Title: Bayesian Inference on Univariate Normal Mixtures
Description: A program for Bayesian analysis of univariate normal mixtures with an unknown number of components, following the approach of Richardson and Green (1997) <doi:10.1111/1467-9868.00095>. This makes use of reversible jump Markov chain Monte Carlo methods that are capable of jumping between the parameter sub-spaces corresponding to different numbers of components in the mixture. A sample from the full joint distribution of all unknown variables is thereby generated, and this can be used as a basis for a thorough presentation of many aspects of the posterior distribution.
Authors: Peter Green [aut, cre]
Maintainer: Peter Green <[email protected]>
License: GPL (>= 2)
Version: 2.0.5
Built: 2024-11-16 06:33:00 UTC
Source: CRAN

Help Index


Bayesian Inference on Univariate Normal Mixtures

Description

A program for Bayesian analysis of univariate normal mixtures, implementing the approach of Richardson and Green (1997) <doi:10.1111/1467-9868.00095>

Details

A program for Bayesian analysis of univariate normal mixtures with an unknown number of components, implementing the approach of Richardson and Green, Journal of the Royal Statistical Society, B, 59, 731-792 (1997); see also the correction in J. R. Statist. Soc. B, 1998, 60, 661). Computation is by reversible jump Markov chain Monte Carlo; this package is essentially an R interface to the Fortran program originally written in 1996 for the MCMC sampling, together with some facilities for displaying and summarising the resulting posterior distribution, and reporting the sampler performance.

Author(s)

Maintainer: Peter Green <[email protected]>

References

Richardson and Green (1997) <doi:10.1111/1467-9868.00095> (J. R. Statist. Soc. B, 59, 731-792; see also the correction in <doi:10.1111/1467-9868.00146>, J. R. Statist. Soc. B, 1998, 60, 661).

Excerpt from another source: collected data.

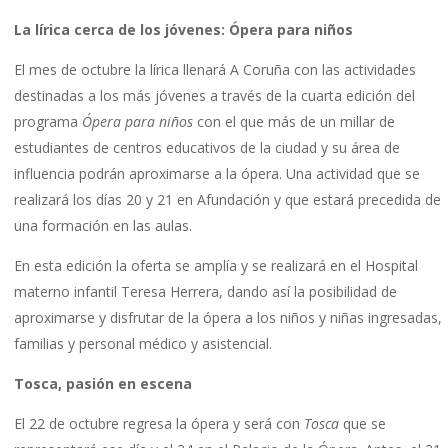
La lírica cerca de los jóvenes: Ópera para niños
El mes de octubre la lírica llenará A Coruña con las actividades
destinadas a los más jóvenes a través de la cuarta edición del
programa
Ópera para niños
con el que más de un millar de
estudiantes de centros educativos de la ciudad y su área de
influencia podrán aproximarse a la ópera. Una actividad que se
realizará los días 20 y 21 en Afundación y que estará precedida de
una formación en las aulas.
En esta edición la oferta se amplía y se realizará en el Hospital
materno infantil Teresa Herrera, dando así la posibilidad de
aproximarse y disfrutar de la ópera a los niños y niñas ingresadas,
familias y personal médico y asistencial.
Tosca, pasión en escena
El 22 de octubre regresa la ópera y será con
Tosca
que se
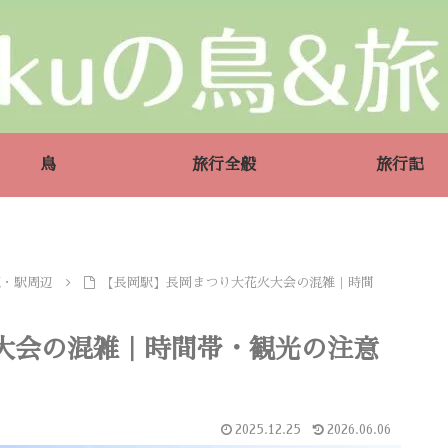
鳥
旅行全般
旅行記
駅・駅周辺
【長岡駅】長岡まつり大花火大会の混雑｜時間
大会の混雑｜時間帯・観光の注意
2025.12.25
2026.06.06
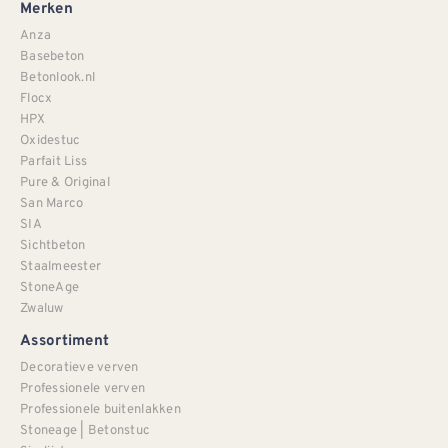
Merken
Anza
Basebeton
Betonlook.nl
Flocx
HPX
Oxidestuc
Parfait Liss
Pure & Original
San Marco
SIA
Sichtbeton
Staalmeester
StoneAge
Zwaluw
Assortiment
Decoratieve verven
Professionele verven
Professionele buitenlakken
Stoneage | Betonstuc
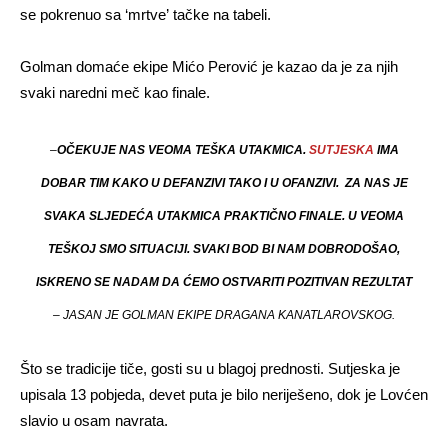
se pokrenuo sa ‘mrtve’ tačke na tabeli.
Golman domaće ekipe Mićo Perović je kazao da je za njih
svaki naredni meč kao finale.
–
OČEKUJE NAS VEOMA TEŠKA UTAKMICA.
SUTJESKA
IMA
DOBAR TIM KAKO U DEFANZIVI TAKO I U OFANZIVI. ZA NAS JE
SVAKA SLJEDEĆA UTAKMICA PRAKTIČNO FINALE. U VEOMA
TEŠKOJ SMO SITUACIJI. SVAKI BOD BI NAM DOBRODOŠAO,
ISKRENO SE NADAM DA ĆEMO OSTVARITI POZITIVAN REZULTAT
– JASAN JE GOLMAN EKIPE DRAGANA KANATLAROVSKOG.
Što se tradicije tiče, gosti su u blagoj prednosti. Sutjeska je
upisala 13 pobjeda, devet puta je bilo neriješeno, dok je Lovćen
slavio u osam navrata.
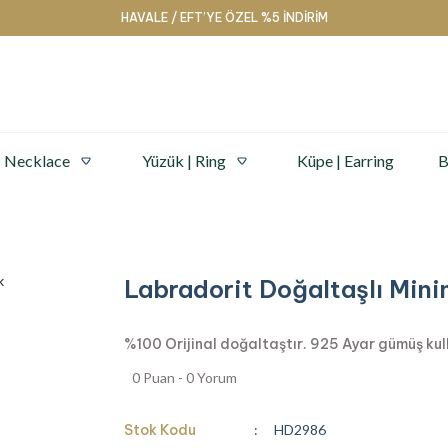
HAVALE / EFT’YE ÖZEL %5 İNDİRİM
| Necklace
Yüzük | Ring
Küpe | Earring
B
Labradorit Doğaltaşlı Mini
%100 Orijinal doğaltaştır. 925 Ayar gümüş kullan
0 Puan - 0 Yorum
Stok Kodu
HD2986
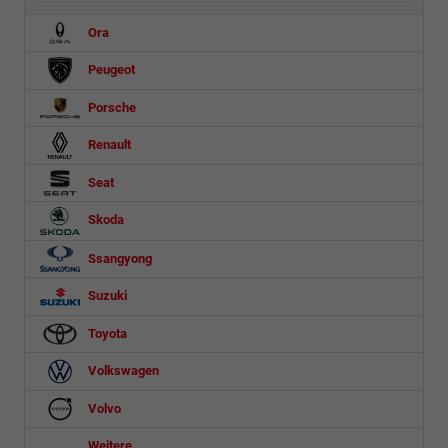
Ora
Peugeot
Porsche
Renault
Seat
Skoda
Ssangyong
Suzuki
Toyota
Volkswagen
Volvo
Weitere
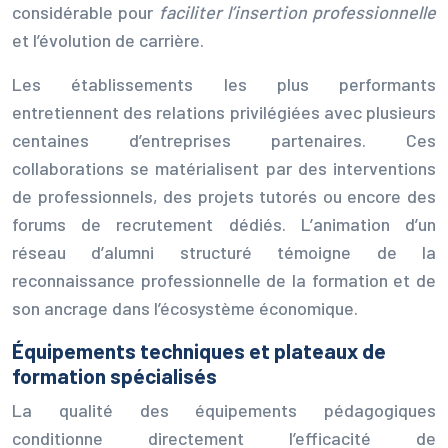
considérable pour
faciliter l’insertion professionnelle
et l’évolution de carrière.
Les établissements les plus performants
entretiennent des relations privilégiées avec plusieurs
centaines d’entreprises partenaires. Ces
collaborations se matérialisent par des interventions
de professionnels, des projets tutorés ou encore des
forums de recrutement dédiés. L’animation d’un
réseau d’alumni structuré témoigne de la
reconnaissance professionnelle de la formation et de
son ancrage dans l’écosystème économique.
Équipements techniques et plateaux de
formation spécialisés
La qualité des équipements pédagogiques
conditionne directement l’efficacité de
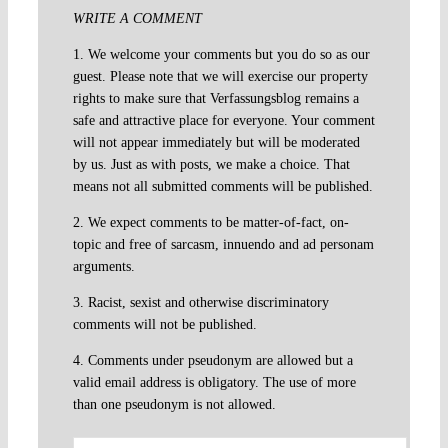
WRITE A COMMENT
1. We welcome your comments but you do so as our
guest. Please note that we will exercise our property
rights to make sure that Verfassungsblog remains a
safe and attractive place for everyone. Your comment
will not appear immediately but will be moderated
by us. Just as with posts, we make a choice. That
means not all submitted comments will be published.
2. We expect comments to be matter-of-fact, on-
topic and free of sarcasm, innuendo and ad personam
arguments.
3. Racist, sexist and otherwise discriminatory
comments will not be published.
4. Comments under pseudonym are allowed but a
valid email address is obligatory. The use of more
than one pseudonym is not allowed.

The author is grateful to Peter Soerensen for providing the interface to the C i/o routines used here.

Examples

data(galx)
z<-Nmix('galx',nsweep=10000,nburnin=1000)
print(z)
summary(z)

Enzyme data set

Description

Enzymatic activity in the blood, for an enzyme involved in the metabolism of carcinogenic substances, among a group of 245 unrelated individuals.

Usage

data("enz")

Format

The format is: num [1:245] 0.13 0.08 1.261 0.224 0.132 ...

Source

Bechtel, Y. C., Bonaiti-Pellik, C., Poisson, N., Magnette, J. and Bechtel, P. R. (1993) A population and family study of N-acetyltransferase using caffeine urinary metabolites. Clin. Pharm. Therp., 54, 134- 141.

References

Richardson and Green (J. R. Statist. Soc. B, 1997, 59, 731-792.

Examples

data(enz)
z<-Nmix('enz',nsweep=5000,nburnin=500,out="d")

Galaxy data set

Description

Velocities of 82 distant galaxies, diverging from our own galaxy

Usage

data("galx")

Format

The format is: num [1:82] 9.17 9.35 9.48 9.56 9.78 ...

Source

Roeder, K. (1990) Density estimation with confidence sets exemplified by superclusters and voids in the galaxies. J. Am. Statist. Ass., 85, 617-624.

References

Richardson and Green (J. R. Statist. Soc. B, 1997, 59, 731-792.

Examples

data(galx)
z<-Nmix('galx',nsweep=10000,nburnin=1000,out="d")

Lake acidity data set

Description

Acidity index measured in a sample of 155 lakes in north-central Wisconsin, on log scale.

Usage

data("lnacid")

Format

The format is: num [1:155] 2.93 3.91 3.73 3.69 3.82 ...

Source

Crawford, S. L., DeGroot, M. H., Kadane, J. B. and Small, M. J. (1992) Modeling lake chemistry distributions: approximate Bayesian methods for estimating a finite mixture model. Technometrics, 34, 441-453.

References

Richardson and Green (J. R. Statist. Soc. B, 1997, 59, 731-792.

Examples

data(lnacid)
z<-Nmix('lnacid',nsweep=10000,nburnin=1000,out="d")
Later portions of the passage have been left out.